No nos reconocimos como actores, sino solo como partícipes de una lucha supuestamente librada por una «vanguardia» plagada de ambiciosos, corruptos e impostores. Y nunca nos percatamos de que aquel efímero momento histórico había sido construido por nosotros mismos, y que éramos precisamente nosotros, y en primer lugar quienes murieron en aquellas jornadas insurreccionales, los verdaderos protagonistas de un nuevo ciclo histórico que de nuevo terminó en frustración.
Lo que se impuso en adelante no fue más que otro falso supuesto al que han recurrido las élites para escamotear el poder y negárselo a los ciudadanos. En 1979 y durante toda la década ochenta muy pocos parecían apreciar con claridad el hecho de estar ante la primera oportunidad histórica de empezar a construir desde una plataforma de unidad nacional una sociedad democrática con perspectivas de desarrollo integral.
Para variar (como se dice irónicamente), aquel fue otro momento histórico en el que la sociedad nicaragüense emergía de un periodo de guerra y centralización del poder. No voy a detenerme mucho en las otras causas fundamentales por las que aquella «primavera» nacional fracasó. Ya sabemos las razones que del 79 en adelante arruinaron la oportunidad de una opción democrática y terminaron por restarle fuerza política al FSLN hasta llevarlo a su histórica derrota de 1990.

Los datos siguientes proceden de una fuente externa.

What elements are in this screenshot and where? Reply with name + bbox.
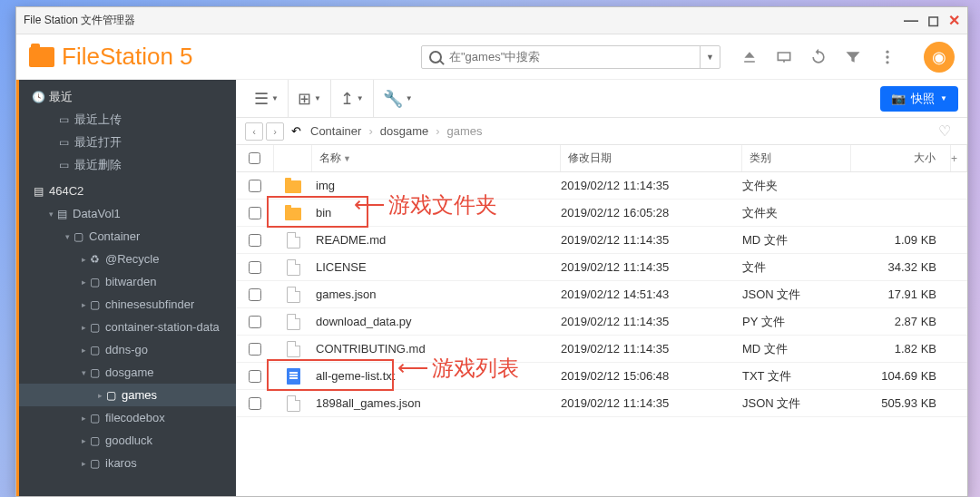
svg-point-0 — [886, 50, 888, 53]
main-panel: ☰▼ ⊞▼ ↥▼ 🔧▼ 📷 快照 ▼ ‹ — [236, 80, 967, 496]
chevron-icon: ▸ — [79, 300, 88, 309]
file-row[interactable]: all-geme-list.txt2019/02/12 15:06:48TXT … — [236, 363, 967, 390]
snapshot-button[interactable]: 📷 快照 ▼ — [880, 86, 958, 112]
sidebar-recent-header[interactable]: 🕓 最近 — [19, 85, 236, 108]
sidebar-datavol[interactable]: ▾ ▤ DataVol1 — [19, 202, 236, 225]
disk-icon: ▤ — [32, 185, 44, 198]
chevron-icon: ▸ — [95, 391, 104, 400]
file-row[interactable]: download_data.py2019/02/12 11:14:35PY 文件… — [236, 308, 967, 336]
nav-undo-button[interactable]: ↶ — [291, 124, 301, 138]
folder-icon: ▢ — [88, 457, 101, 470]
file-type: TXT 文件 — [742, 368, 851, 385]
tree-item-filecodebox[interactable]: ▸▢filecodebox — [19, 406, 236, 429]
column-date-header[interactable]: 修改日期 — [561, 145, 742, 171]
chevron-icon: ▸ — [79, 459, 88, 468]
file-list: img2019/02/12 11:14:35文件夹bin2019/02/12 1… — [236, 172, 967, 417]
search-input[interactable] — [449, 50, 700, 63]
app-logo: FileStation 5 — [29, 43, 193, 71]
folder-icon: ▢ — [88, 321, 101, 334]
file-date: 2019/02/12 11:14:35 — [561, 342, 742, 356]
row-checkbox[interactable] — [249, 234, 261, 247]
view-mode-button[interactable]: ☰▼ — [254, 89, 279, 109]
file-row[interactable]: LICENSE2019/02/12 11:14:35文件34.32 KB — [236, 254, 967, 281]
select-all-checkbox[interactable] — [249, 152, 260, 164]
file-row[interactable]: img2019/02/12 11:14:35文件夹 — [236, 172, 967, 200]
chevron-icon: ▸ — [79, 255, 88, 264]
sidebar-volume-header[interactable]: ▤ 464C2 — [19, 180, 236, 202]
file-date: 2019/02/12 11:14:35 — [561, 396, 742, 410]
upload-button[interactable]: ↥▼ — [340, 89, 364, 109]
file-name: 1898all_games.json — [312, 396, 561, 410]
tools-button[interactable]: 🔧▼ — [383, 89, 413, 109]
favorite-icon[interactable]: ♡ — [938, 122, 951, 140]
nav-forward-button[interactable]: › — [266, 122, 284, 141]
search-dropdown-toggle[interactable]: ▼ — [700, 46, 720, 68]
file-date: 2019/02/12 11:14:35 — [561, 179, 742, 192]
tree-item-container[interactable]: ▾▢Container — [19, 225, 236, 248]
tree-item-ikaros[interactable]: ▸▢ikaros — [19, 452, 236, 474]
nav-back-button[interactable]: ‹ — [245, 122, 263, 141]
cast-icon[interactable] — [775, 48, 793, 66]
sidebar-recent-item[interactable]: ▭最近打开 — [19, 131, 236, 153]
tree-item-goodluck[interactable]: ▸▢goodluck — [19, 429, 236, 452]
row-checkbox[interactable] — [249, 316, 261, 328]
column-size-header[interactable]: 大小 — [851, 145, 951, 171]
tree-item-containerstationdata[interactable]: ▸▢container-station-data — [19, 316, 236, 338]
file-name: bin — [312, 206, 561, 219]
breadcrumb-bar: ‹ › ↶ Container›dosgame›games ♡ — [236, 118, 967, 145]
chevron-down-icon: ▾ — [46, 210, 55, 219]
more-icon[interactable] — [878, 48, 897, 66]
file-row[interactable]: games.json2019/02/12 14:51:43JSON 文件17.9… — [236, 281, 967, 308]
row-checkbox[interactable] — [249, 207, 261, 219]
file-type: 文件夹 — [742, 178, 851, 194]
sidebar-recent-item[interactable]: ▭最近上传 — [19, 108, 236, 131]
file-type: PY 文件 — [742, 314, 851, 330]
breadcrumb-item: games — [447, 124, 483, 138]
chevron-icon: ▸ — [79, 436, 88, 445]
filter-icon[interactable] — [844, 48, 862, 66]
maximize-button[interactable]: ◻ — [927, 12, 939, 29]
refresh-icon[interactable] — [809, 48, 828, 66]
breadcrumb-item[interactable]: Container — [310, 124, 361, 138]
tree-item-chinesesubfinder[interactable]: ▸▢chinesesubfinder — [19, 293, 236, 316]
file-icon — [287, 395, 300, 412]
file-row[interactable]: 1898all_games.json2019/02/12 11:14:35JSO… — [236, 390, 967, 417]
column-type-header[interactable]: 类别 — [742, 145, 851, 171]
tree-item-recycle[interactable]: ▸♻@Recycle — [19, 248, 236, 270]
user-avatar[interactable]: ◉ — [924, 42, 955, 73]
file-icon — [287, 314, 300, 330]
file-icon — [287, 259, 300, 276]
svg-point-1 — [886, 55, 888, 58]
close-button[interactable]: ✕ — [948, 12, 960, 29]
column-name-header[interactable]: 名称▼ — [312, 145, 561, 171]
row-checkbox[interactable] — [249, 397, 261, 410]
file-grid-header: 名称▼ 修改日期 类别 大小 + — [236, 145, 967, 172]
tree-item-bitwarden[interactable]: ▸▢bitwarden — [19, 270, 236, 293]
row-checkbox[interactable] — [249, 261, 261, 274]
file-row[interactable]: README.md2019/02/12 11:14:35MD 文件1.09 KB — [236, 227, 967, 254]
file-size: 104.69 KB — [851, 369, 951, 383]
tree-item-ddnsgo[interactable]: ▸▢ddns-go — [19, 338, 236, 361]
minimize-button[interactable]: — — [904, 13, 918, 29]
file-row[interactable]: CONTRIBUTING.md2019/02/12 11:14:35MD 文件1… — [236, 336, 967, 363]
sidebar-recent-item[interactable]: ▭最近删除 — [19, 153, 236, 176]
file-row[interactable]: bin2019/02/12 16:05:28文件夹 — [236, 200, 967, 227]
file-size: 2.87 KB — [851, 315, 951, 328]
row-checkbox[interactable] — [249, 288, 261, 301]
doc-icon: ▭ — [57, 159, 70, 171]
breadcrumb-item[interactable]: dosgame — [380, 124, 428, 138]
file-name: CONTRIBUTING.md — [312, 342, 561, 356]
add-column-button[interactable]: + — [951, 145, 967, 171]
tree-item-games[interactable]: ▸▢games — [19, 384, 236, 406]
row-checkbox[interactable] — [249, 370, 261, 383]
row-checkbox[interactable] — [249, 343, 261, 356]
window-title: File Station 文件管理器 — [24, 13, 135, 28]
row-checkbox[interactable] — [249, 180, 261, 192]
search-box[interactable]: ▼ — [421, 45, 720, 69]
eject-icon[interactable] — [740, 48, 759, 66]
tree-item-dosgame[interactable]: ▾▢dosgame — [19, 361, 236, 384]
file-size: 1.09 KB — [851, 233, 951, 247]
sidebar: 🕓 最近 ▭最近上传▭最近打开▭最近删除 ▤ 464C2 ▾ ▤ DataVol… — [16, 80, 236, 496]
new-folder-button[interactable]: ⊞▼ — [298, 89, 321, 109]
titlebar[interactable]: File Station 文件管理器 — ◻ ✕ — [16, 7, 967, 34]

Se dice con ligereza que fue el desgaste por la guerra (otra guerra más), pero en mi opinión fue una mezcla de eso y otros factores no menos importantes, entre ellos las reminiscencias mafiosas de los líderes más beligerantes del FSLN al momento de asaltar el poder, la vocación autoritaria típica del estalinismo tropical castrista que la mayoría de ellos emulaba con hipocresía y con un patetismo a la larga trágico para quienes lo padecimos; a lo que debe agregarse una generalizada incompetencia administrativa y un enamoramiento enfermizo y corrupto del poder.
¿Ideologías? ¿Convicciones políticas? ¿Códigos éticos? A estas alturas puede decirse que ninguno. Solo codicia y deslumbramiento ante la inusitada posibilidad de ejercer discrecionalmente el poder, con el agravante de una retórica populista, seudoizquierdista y tramposamente coqueta con los preceptos democráticos que les permitía engañar a la frecuentemente ingenua opinión internacional y al mismo tiempo movilizar a multitudes de nicaragüenses al más cruel y sangriento sacrificio por un sueño preñado de falsedad e impostura.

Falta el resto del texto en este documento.